Having big increases while state funding climbs could backfire, a board member warns. 

Boise State University students will pay $348 a year more to attend school beginning this fall.

That’s not as bad as it could have been.

The State Board of Eduction on Wednesday pared BSU’s 6.1 percent proposed increase, which would have cost students $384 more a year, to 5.5 percent.

Total tuition for Idaho students at Boise State will be $6,640 a year.

Tuition increases approved at Idaho’s three universities and Lewis-Clark State College are among the lowest in several years.

Still, college tuitions have continued to rise in Idaho nonstop for more than two decades.

The University of Idaho asked for a 4.7 increase; the board trimmed it to 4 percent. Students will pay $6,784 a year, up from $6,524.

Idaho State University received its requested 3.5 percent increase, which will raise tuition $222, to $6,566.
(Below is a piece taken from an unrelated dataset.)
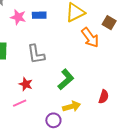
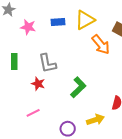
blue rectangle: (39, 15) -> (58, 22), moved
red star: (26, 84) -> (38, 84), moved
yellow arrow: (72, 106) -> (95, 120), moved

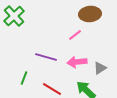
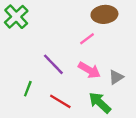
purple line: (46, 57) -> (53, 64), turned 30
pink arrow: (77, 62) -> (89, 70), turned -144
Lewis-Clark State College tuition will increase 2 percent as requested, up to $5,900 a year.

The trim to Boise State’s request wasn’t enough for Rod Lewis, a board member who insisted that large tuition hikes send a bad message to the Legislature. Lawmakers are constantly criticized that funding for higher education is slipping, forcing increased costs onto the backs of students.

If schools seek large increases while the state puts more money into colleges, lawmakers will say “you are just going to increase the fees the way you have in the past anyway,” Lewis said.

Relations between lawmakers and educators seemed to warm slightly this year, Lewis said. “I am approaching this from a very cautious perspective,” he said.

Board member Milford Terrell, who wanted the full 6.1 percent for BSU to help keep good faculty, said students have financial aid to help them with college costs.

“Financial aid is alive,” Lewis said. “It comes in the form of debt.”

BSU sought the increase to help cover raises for that portion of campus staff not covered by pay increases coming from the state’s general fund. The school also wanted money to cover costs associated with hiring faculty to meet the state goal of getting postsecondary degrees and certificates for 60 percent of Idahoans age 25 to 34 by 2020.